Dos personas que editan crean dos verdades
Un archivo compartido por correo o mensajería se duplica en cuanto hay dos modificaciones a la vez. A partir de ahí, nadie sabe qué versión es la válida, y la versión más completa no es necesariamente la más reciente. Una hoja de cálculo alojada online resuelve ese punto concreto, pero no los dos anteriores, lo cual explica que los pisos compartidos que pasan a la hoja colaborativa la abandonen casi igual de rápido.

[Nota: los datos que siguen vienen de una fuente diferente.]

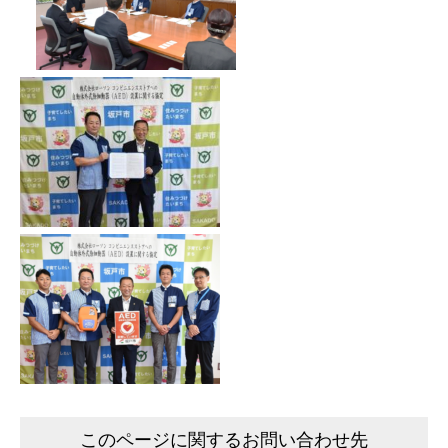
このページに関するお問い合わせ先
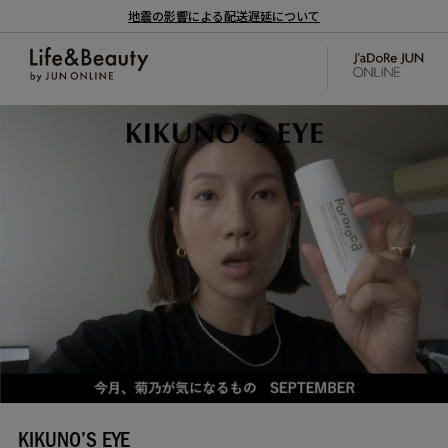
地震の影響による配送遅延について
KIKUNO’S EYE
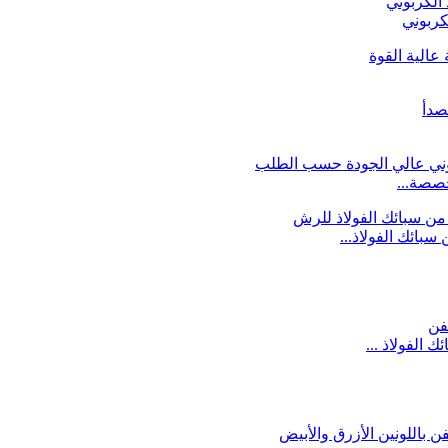
خصصة...
بائك الفولاذ...
الفولاذ ...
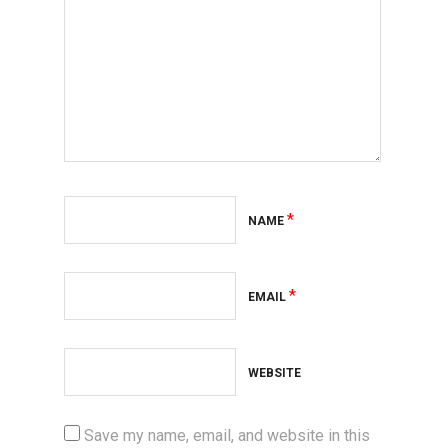
*
NAME
*
EMAIL
WEBSITE
Save my name, email, and website in this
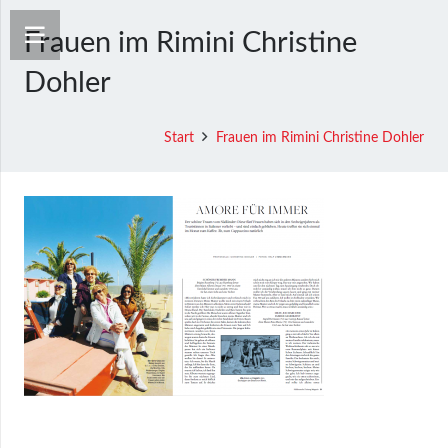
Frauen im Rimini Christine
Dohler
Start
Frauen im Rimini Christine Dohler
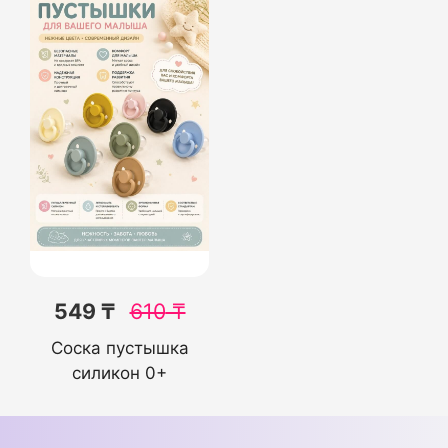
549 ₸
610
₸
Соска пустышка
силикон 0+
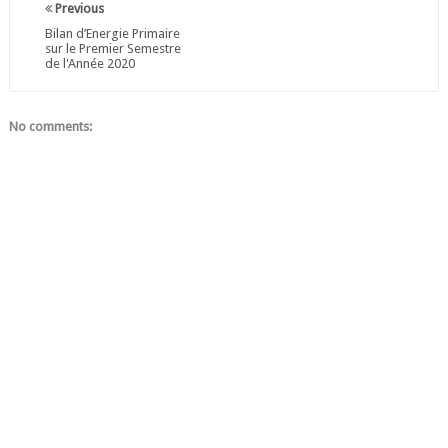
Previous
Bilan d’Energie Primaire
sur le Premier Semestre
de l'Année 2020
No comments:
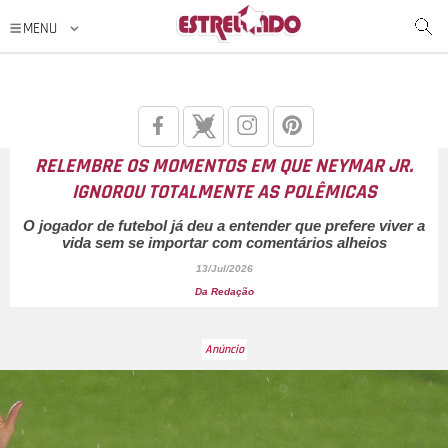
RELEMBRE OS MOMENTOS EM QUE NEYMAR JR.
IGNOROU TOTALMENTE AS POLÊMICAS
O jogador de futebol já deu a entender que prefere viver a
vida sem se importar com comentários alheios
13/Jul/2026
Da Redação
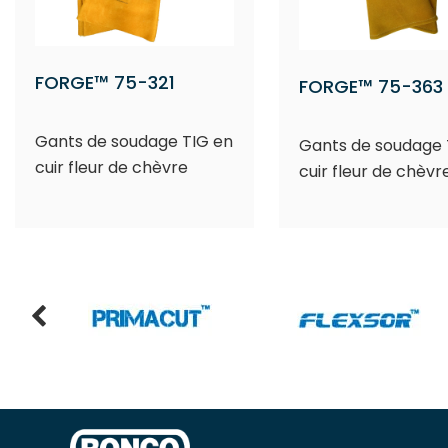
FORGE™ 75-321
FORGE™ 75-363
Gants de soudage TIG en
Gants de soudage 
cuir fleur de chèvre
cuir fleur de chèvr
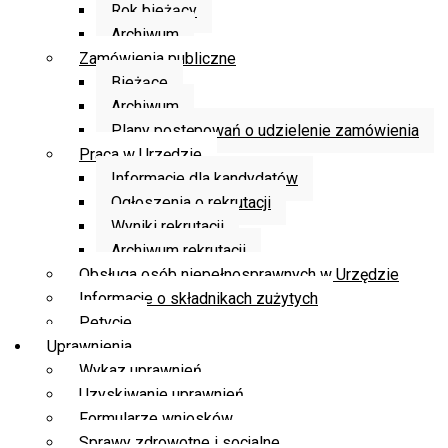
Rok bieżący
Archiwum
Zamówienia publiczne
Bieżące
Archiwum
Plany postępowań o udzielenie zamówienia
Praca w Urzędzie
Informacje dla kandydatów
Ogłoszenia o rekrutacji
Wyniki rekrutacji
Archiwum rekrutacji
Obsługa osób niepełnosprawnych w Urzędzie
Informacje o składnikach zużytych
Petycje
Uprawnienia
Wykaz uprawnień
Uzyskiwanie uprawnień
Formularze wniosków
Sprawy zdrowotne i socjalne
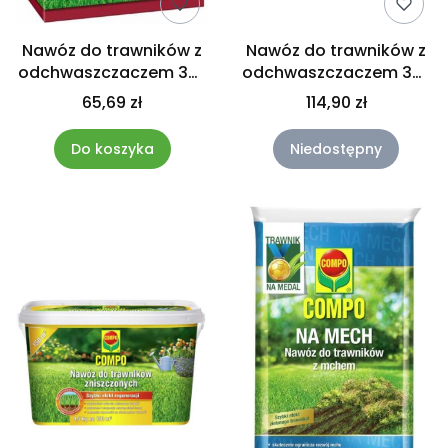
Nawóz do trawników z
Nawóz do trawników z
odchwaszczaczem 3w1
odchwaszczaczem 3w1
3kg
4,5kg Compo
65,69 zł
114,90 zł
Do koszyka
Niedostępny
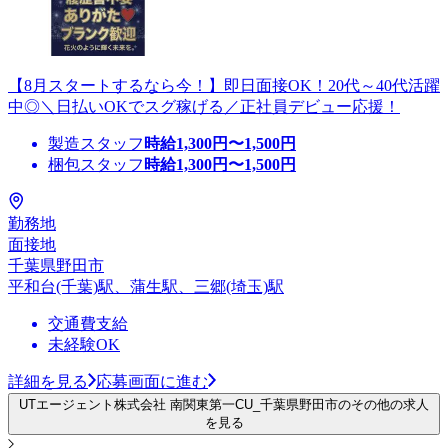
【8月スタートするなら今！】即日面接OK！20代～40代活躍
中◎＼日払いOKでスグ稼げる／正社員デビュー応援！
製造スタッフ
時給
1,300
円〜
1,500
円
梱包スタッフ
時給
1,300
円〜
1,500
円
勤務地
面接地
千葉県野田市
平和台(千葉)駅、蒲生駅、三郷(埼玉)駅
交通費支給
未経験OK
詳細を見る
応募画面に進む
UTエージェント株式会社 南関東第一CU_千葉県野田市のその他の求人
を見る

Aquello para lo que sigue siendo insuperable
Una hoja de cálculo sigue siendo la herramienta adecuada para una cuenta puntual, entre dos o tres personas, en un periodo corto y conocido de antemano: un viaje único, un regalo conjunto, un proyecto con fecha límite. El desequilibrio de registro no tiene tiempo de aparecer, y nadie necesita instalar nada. El problema no es la hoja de cálculo, es que dure demasiado.
Para recordar
- En una hoja de cálculo de gastos compartidos, el coste de registrar recae en una sola persona mientras que el beneficio se reparte entre todo el grupo.

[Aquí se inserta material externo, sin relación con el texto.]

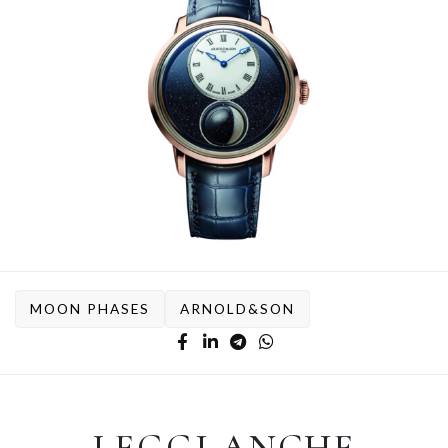
MOON PHASES
ARNOLD&SON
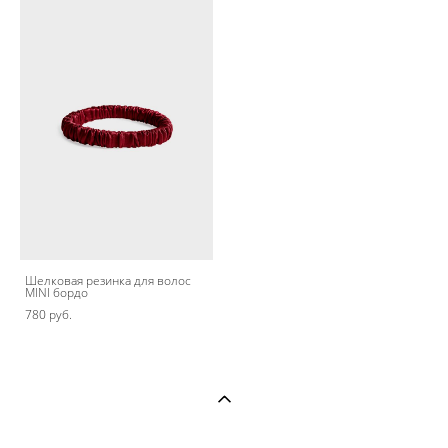
Шелковая резинка для волос
MINI бордо
780 pуб.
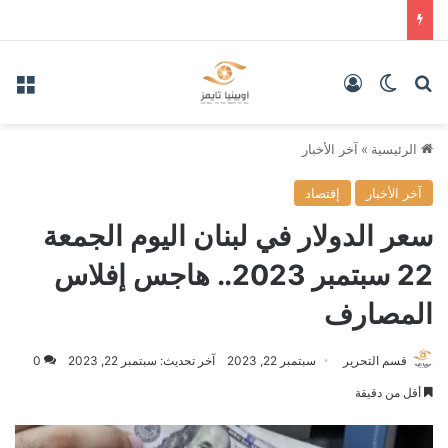
بحث عن
الوضع المظلم
تسجيل الدخول
الق
الرئيسية
»
آخر الأخبار
آخر الأخبار
إقتصاد
سعر الدولار في لبنان اليوم الجمعة
22 سبتمبر 2023.. هاجس إفلاس
المصارف
قسم التحرير
سبتمبر 22, 2023
آخر تحديث: سبتمبر 22, 2023
0
أقل من دقيقة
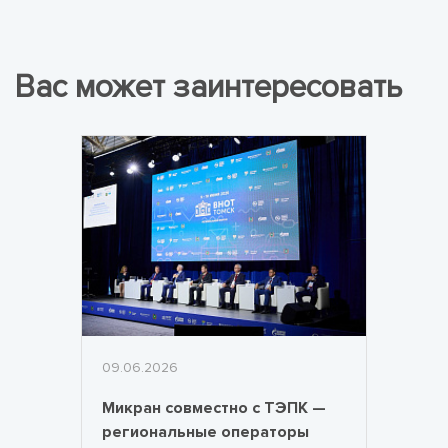
Вас может заинтересовать
09.06.2026
Микран совместно с ТЭПК —
региональные операторы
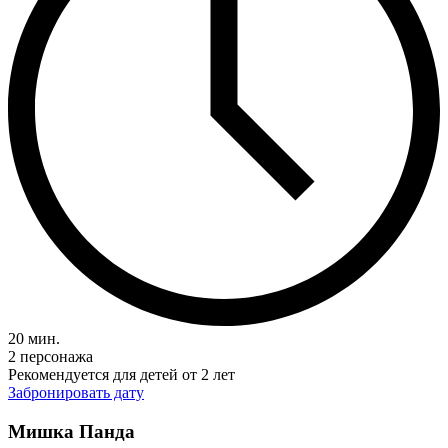
20 мин.
2 персонажа
Рекомендуется для детей от 2 лет
Забронировать дату
Мишка Панда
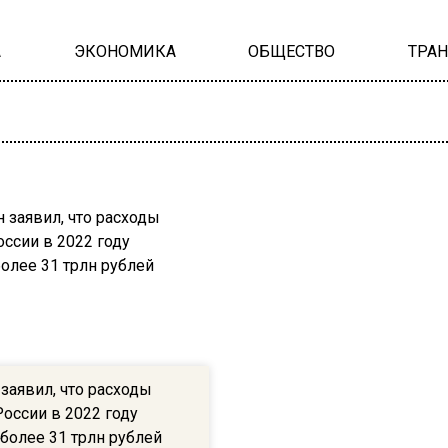
А
ЭКОНОМИКА
ОБЩЕСТВО
ТРА
заявил, что расходы
оссии в 2022 году
более 31 трлн рублей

- El desfase entre el lugar del gasto y el lugar del registro exige un esfuerzo de memoria en cada línea anotada.
- Un archivo compartido como adjunto se duplica en cuanto hay dos modificaciones simultáneas, y la versión más completa no es entonces necesariamente la más reciente.

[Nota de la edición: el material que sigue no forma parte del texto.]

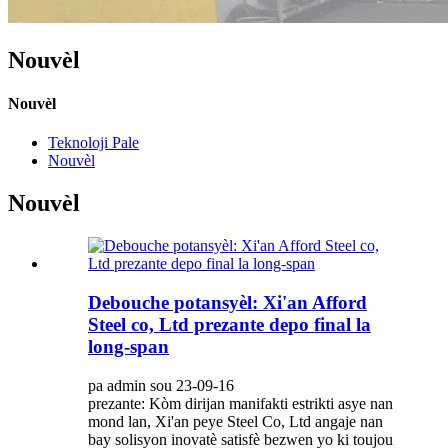
Nouvèl
Nouvèl
Teknoloji Pale
Nouvèl
Nouvèl
Debouche potansyèl: Xi'an Afford
Steel co, Ltd prezante depo final la
long-span
pa admin sou 23-09-16
prezante: Kòm dirijan manifakti estrikti asye nan
mond lan, Xi'an peye Steel Co, Ltd angaje nan
bay solisyon inovatè satisfè bezwen yo ki toujou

- Una hoja de cálculo colaborativa online elimina el problema de las versiones paralelas pero no el desequilibrio de registro.
- Una hoja de cálculo sigue siendo adecuada para una cuenta puntual entre dos o tres personas en un periodo corto y conocido de antemano.
Preguntas frecuentes
¿Una hoja de cálculo online resuelve el problema?
Resuelve lo de las versiones paralelas, no el hecho de que solo una persona registra. Por eso la mejora es menor de lo esperado.
¿Cuánto dura de media una hoja de cálculo de piso compartido?
No existe una cifra fiable sobre esto, así que desconfía de quien te dé una. El orden de magnitud que suele mencionarse es de unas pocas semanas.
¿En qué casos es mejor que una app?
Para una cuenta única, entre dos o tres personas, durante unos días. La app gana ventaja en cuanto la duración se alarga o el grupo crece.